一个快速的方法来圆一个双到32位int解释 [英] A fast method to round a double to a 32-bit int explained

问题描述

在阅读 Lua的源$ C ​​$ C，我注意到，Lua使用一个宏来圆一个双击来的32位 INT 。我提取宏，它看起来是这样的：

 工会i_cast {双D; INT I [2]};
＃定义double2int（I，D，T）\\
    {挥发性工会i_cast U; u.d =（D）+ 6755399441055744.0; \\
    （ⅰ）=（t）的u.i [ENDIANLOC];}
 

下面 ENDIANLOC 被定义为字节顺序， 0 为小尾数， 1 为大端。 Lua的精心处理的字节顺序。 T 为整数类型，如 INT 或 unsigned int类型。

我做了一些研究，有宏使用相同思想的简单的格式：

 的#define double2int（I，D）\\
    {双T =（（D）+ 6755399441055744.0）; I = *（（INT *）（＆amp; T公司））;}
 

另外，在一个C ++ - 风格：

 内嵌INT double2int（双D）
{
    D + = 6755399441055744.0;
    返回reinter pret_cast＆LT; INT和放大器;＆GT;（四）
}
 

这技巧可以使用 IEEE＆NBSP任何机器上工作; 754 （即pretty多少每一台机器的今天） 。它的工作原理为正数和负数，并四舍五入如下银行家规则。 （这是不令人惊奇的，因为它遵循IEEE＆NBSP; 754）

我写了一个小程序来测试吧：

  INT的main（）
{
    双D = -12345678.9;
    INT I;
    double2int（I，D）
    的printf（％d个\\ N，I）;
    返回0;
}
 

和它输出-12345679，符合市场预期。

我想进入细节如何棘手宏的作品。幻数 6755399441055744.0 其实就是 2 ^ 51 + 2 ^ 52 或 1.5 * 2 ^二进制52 和 1.5 可重新psented为 $ p $ 1.1 。当任何32位整数将被添加到这个神奇的数字，好了，我从这里消失。这是如何工作的把戏？
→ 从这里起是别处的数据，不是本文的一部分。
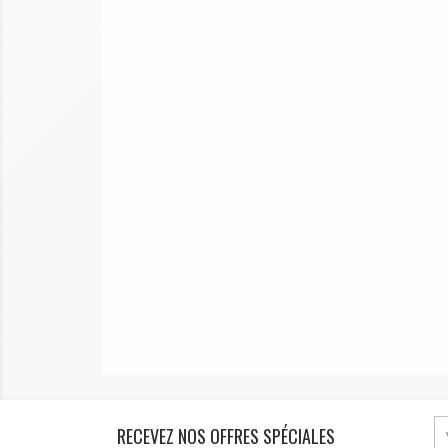
RECEVEZ NOS OFFRES SPÉCIALES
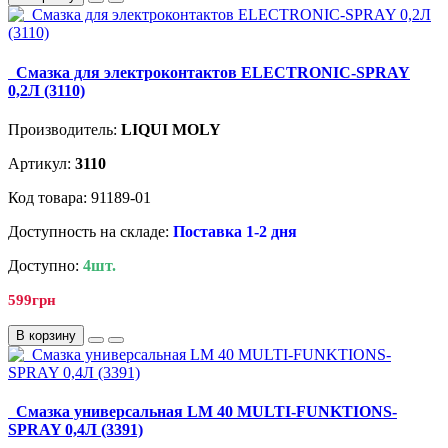
Смазка для электроконтактов ELECTRONIC-SPRAY
0,2Л (3110)
Производитель:
LIQUI MOLY
Артикул:
3110
Код товара: 91189-01
Доступность на складе:
Поставка 1-2 дня
Доступно:
4шт.
599грн
В корзину
Смазка универсальная LM 40 MULTI-FUNKTIONS-
SPRAY 0,4Л (3391)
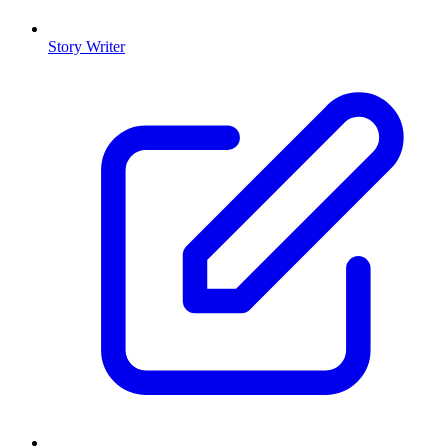
Story Writer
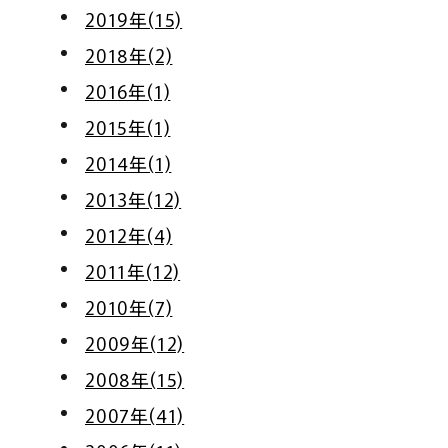
2019年(15)
2018年(2)
2016年(1)
2015年(1)
2014年(1)
2013年(12)
2012年(4)
2011年(12)
2010年(7)
2009年(12)
2008年(15)
2007年(41)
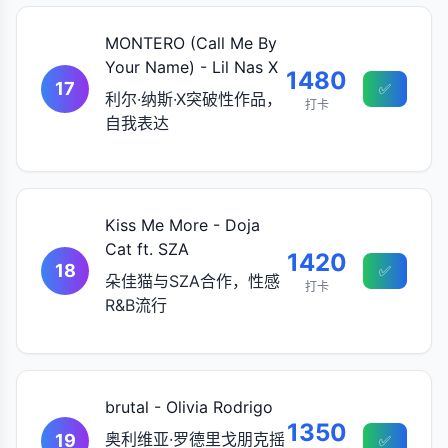
MONTERO (Call Me By
Your Name) - Lil Nas X
1480
17
✅
利尔·纳斯·X突破性作品，
打卡
自我表达
Kiss Me More - Doja
Cat ft. SZA
1420
18
✅
朵佳猫与SZA合作，性感
打卡
R&B流行
brutal - Olivia Rodrigo
1350
奥利维亚·罗德里戈朋克摇
19
✅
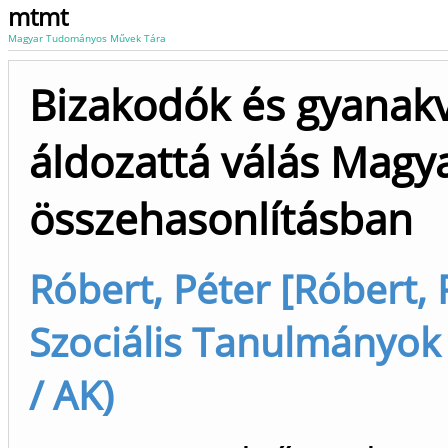
mtmt
Magyar Tudományos Művek Tára
Bizakodók és gyanakv
áldozattá válás Magy
összehasonlításban
Róbert, Péter [Róbert, 
Szociális Tanulmányok 
/ AK)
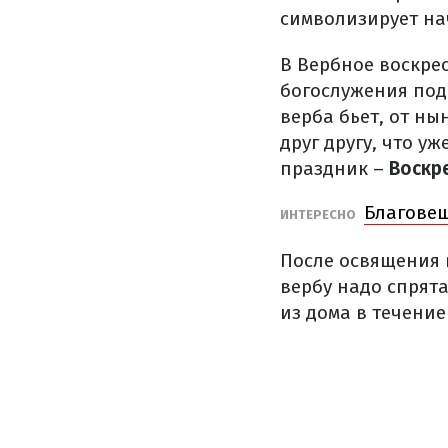
символизирует на
В Вербное воскрес
богослужения под 
верба бьет, от н
друг другу, что у
праздник –
Воскр
Благовещ
ИНТЕРЕСНО
После освящения 
вербу надо спрята
из дома в течение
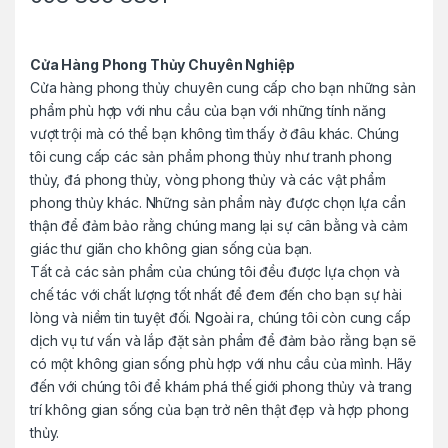
o
u
Cửa Hàng Phong Thủy Chuyên Nghiệp
Cửa hàng phong thủy chuyên cung cấp cho bạn những sản
s
phẩm phù hợp với nhu cầu của bạn với những tính năng
e
vượt trội mà có thể bạn không tìm thấy ở đâu khác. Chúng
tôi cung cấp các sản phẩm phong thủy như tranh phong
l
thủy, đá phong thủy, vòng phong thủy và các vật phẩm
phong thủy khác. Những sản phẩm này được chọn lựa cẩn
thận để đảm bảo rằng chúng mang lại sự cân bằng và cảm
giác thư giãn cho không gian sống của bạn.
Tất cả các sản phẩm của chúng tôi đều được lựa chọn và
chế tác với chất lượng tốt nhất để đem đến cho bạn sự hài
lòng và niềm tin tuyệt đối. Ngoài ra, chúng tôi còn cung cấp
dịch vụ tư vấn và lắp đặt sản phẩm để đảm bảo rằng bạn sẽ
có một không gian sống phù hợp với nhu cầu của mình. Hãy
đến với chúng tôi để khám phá thế giới phong thủy và trang
trí không gian sống của bạn trở nên thật đẹp và hợp phong
thủy.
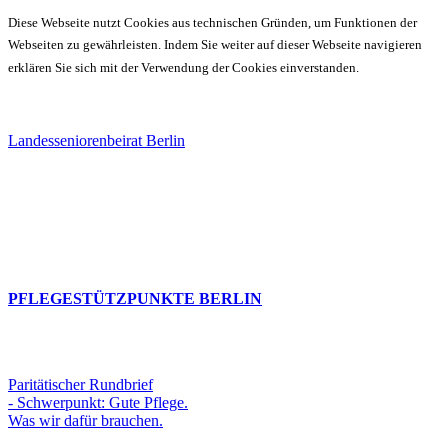
Diese Webseite nutzt Cookies aus technischen Gründen, um Funktionen der
Webseiten zu gewährleisten. Indem Sie weiter auf dieser Webseite navigieren
erklären Sie sich mit der Verwendung der Cookies einverstanden.
Landesseniorenbeirat Berlin
PFLEGESTÜTZPUNKTE BERLIN
Paritätischer Rundbrief
- Schwerpunkt: Gute Pflege.
Was wir dafür brauchen.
PS：这是在Lua源$ C ​​$ C， Llimits.h <。 / p>

更新

1. 作为@Mysticial指出，这种方法并不只局限于一个32位的 INT ，
   它也可以扩展到64位 INT 只要数在
   的2 ^ 52范围内。 （在宏需要做一些修改。）


2. 有些材料说，这种方法不能在的Direct3D 使用。



3. 在与微软的汇编程序的工作86，有一种更
   快宏写在组装（这也从Lua源中提取）：

    的#define double2int（I，N）{__asm​​ __asm​​ FLDñ__asm​​ FISTP我}
    




4. 有一个类似的幻数为单precision号： 1.5 * 2 ^ 23

解决方案

A 双击重新presented是这样的：

和它可以被看作是两个32位的整数;目前， INT 在code的所有版本所（假设它是一个32位的 INT ）上图中的右边的，所以你在做什么，到底是只是把尾数的最低32位。

---

现在，到了神奇的数字;当你正确地指出，6755399441055744是2 ^ 51 + 2 ^ 52;加入这样的一些势力的双击进入甜蜜系列2 ^ 52和2 ^ 53，正如维基百科<解释之间的href=\"https://en.wikipedia.org/wiki/Double_$p$pcision_floating-point_format#IEEE_754_double-$p$pcision_binary_floating-point_format%3a_binary64\">here,有一个有趣的属性：

  

2之间 ⁵² = 4,503,599,627,370,496和2 ⁵³ = 9,007,199,254,740,992重新presentable数字是准确整数

这从如下事实，即尾数为宽52位。

有关添加2的另一个有趣的事实 ⁵¹ +2 ⁵² 的是，它影响尾数只有在最高的两位 - 这是无论如何丢弃，因为我们正在采取只有最低的32位。

---

最后但并非最不重要：符号

IEEE 754浮点采用了大小和符号重新presentation，而在正常的机器整数使用2的补码运算;这是怎么在这里处理？

我们只谈过关于正整数;现在假设我们用一个32位的 INT 处理范围内的重新presentable负数，所以比（-2 ^ 31以下（绝对值） +1）;称之为 -a 。这样的数字是通过将幻数明显取得了积极，将所得的值是2 ⁵² +2 ⁵¹ +（ - a）中。

现在，我们怎么得到，如果我们间preT 2的补再presentation尾数？它必须是2的补总和的结果（2 ⁵² +2 ⁵¹ ）和（-A）。再次，第一项只影响的高两位，剩下的位0〜50是2的补重新$ P $的psentation（-a）（再次，减去上面的两个位）。

由于减少一个2的补数的到一个较小的宽度由切去多余位的左，服用低32位给了我们正确地（-a）在32位，2的补码算术刚刚完成。

When reading Lua's source code, I noticed that Lua uses a macro to round a double to a 32-bit int. I extracted the macro, and it looks like this:

union i_cast {double d; int i[2]};
#define double2int(i, d, t)  \
    {volatile union i_cast u; u.d = (d) + 6755399441055744.0; \
    (i) = (t)u.i[ENDIANLOC];}

Here ENDIANLOC is defined as endianness, 0 for little endian, 1 for big endian. Lua carefully handles endianness. t stands for the integer type, like int or unsigned int.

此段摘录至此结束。